Simone Leigh

Simone Leigh discusses her two new exhibitions in Kentucky and New York

View of “Simone Leigh,” 2015, Kentucky Museum of Art and Craft, Kentucky.

Simone Leigh’s solo exhibition “Crop Rotation” is on view at the Kentucky Museum of Art and Craft in Louisville from February 6 through April 5, 2015, and a show titled “Moulting” is on view at Tilton Gallery in New York from March 3 through April 18, 2015. Here, Leigh discusses some of the sources that have inspired her recent work.

WHILE I WAS IN COLLEGE, cicadas emerged from a seventeen-year cycle to mate. It felt biblical. It was as if it had been written somewhere that in seventeen years now would be the time. I’ll never forget the deafening sound—it was like a freight train. So many years later, this moulting, a destiny to change and adapt, seems the perfect metaphor to describe my involvement with sculpture as an ongoing exploration of black female subjectivity. I am charting a history of change and adaptation through objects and gesture and the unstoppable forward movement of black women.

Last year I created an installation inside a black woman’s home. The house was in Brooklyn, and the woman’s name was Josephine English; she had been the first woman to open a private gynecological practice in New York State, in 1958. She also founded the Paul Robeson Theater in Brooklyn. I established my project, the Free People’s Medical Clinic, at her house. I looked around the neighborhood and found a mansion owned by a secret society of black nurses, the United Order of Tents, who have gathered since the time of the Underground Railroad to perform good works and take care of the sick. From this Order, a master herbalist named Karen Rose gave lectures about self-knowledge, Julia Bennet ministered to over one hundred visitors who received acupuncture and her sage advice, and Aimee Meredith Cox–a former Alvin Ailey dancer and anthropologist–taught black folk dance. With this project I spent over a year focused on legacies of black self-determination in Brooklyn. It was so humbling. When I describe my reality, it sounds like someone’s essentialist fantasy—but I really was surrounded by Super Blackwomen. On the last day, I was taken by surprise when two doctors who had worked in an original clinic run by the Black Panther Party in Brownsville, Brooklyn, appeared. These two doctors told me that Panthers had been so embattled in conflict with the police that their clinic was covered with sandbags, like a bunker.

When the clinic closed, I came back to my studio and returned to a body of work that I had started in Atlanta, using an odd restaurant called Mammy’s Cupboard as a point of departure. This metaphorical black woman’s cupboard is a large skirt where you can enter to eat pancakes. Formally, the spectacle of architecture meant to signify the inhabitation of a black woman’s body is stunning. But using the apparatus of its white ball-gown-shaped skirt to cover this embodiment aligns it with many social and political histories. I think immediately of sexual assault but also of “sweating the rice,” as Zora Neale Hurston described a Jamaican folk ritual that can cast a spell and make someone fall in love with you.
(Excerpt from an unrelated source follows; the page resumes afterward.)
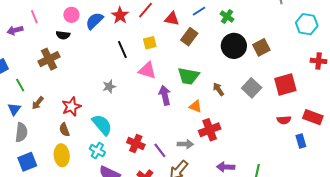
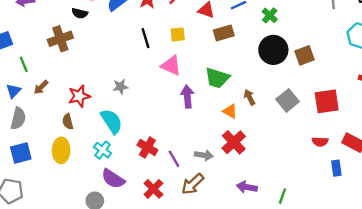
brown rectangle: (189, 37) -> (224, 33), turned 30
gray star: (109, 86) -> (121, 87), moved
orange triangle: (195, 106) -> (230, 111), moved
red cross: (210, 130) -> (234, 142), turned -30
I’ve also started making jugs with Lizella clay, one of which will be in my show at Tilton Gallery. I’ve been told that African-American face jugs are made to look ugly to ward off evil spirits. Using the ugly, sometimes literally taking on the garment of your oppressors, is a device used often in the global south. In Namibia, some members of the Herero Genocide committee showed me how to get properly Herero dressed: The garment I tried on had four petticoats. These dresses are understood to be adaptations of missionaries’ costumes. This kind of mimicry can be misunderstood as a desire for the other, an assimilationist gesture. But I see it as a strategy of self-definition—a radical black practice of using what is at hand, as well as a kind of camouflage, which is self-defense. In Haiti, during Karnaval, Chaloskas wear a barred teeth mask and the costume of Charles Oscar Etienne, a police chief who killed many political prisoners in one night in a remarkable feat of police brutality. This reenactment of evil is also a purging.

For my recent installation, Crop Rotation, I worked with local materials and found objects to push through some of these ideas. I attached tobacco hands to a hoop skirt shaped like a cotillion ball gown, and I also incorporated a window removed from my father’s church. This window, its fleur-de-lis and the colored light it casts down, was one of my earliest experiences with art. I imagine it to be a kind of bottle tree, with its borrowed symbolism and illusion of shelter and protection against evil through colored light. I wonder what offers you more protection: a skirt of bananas, or an architecture that functions as a symbol of your own demise.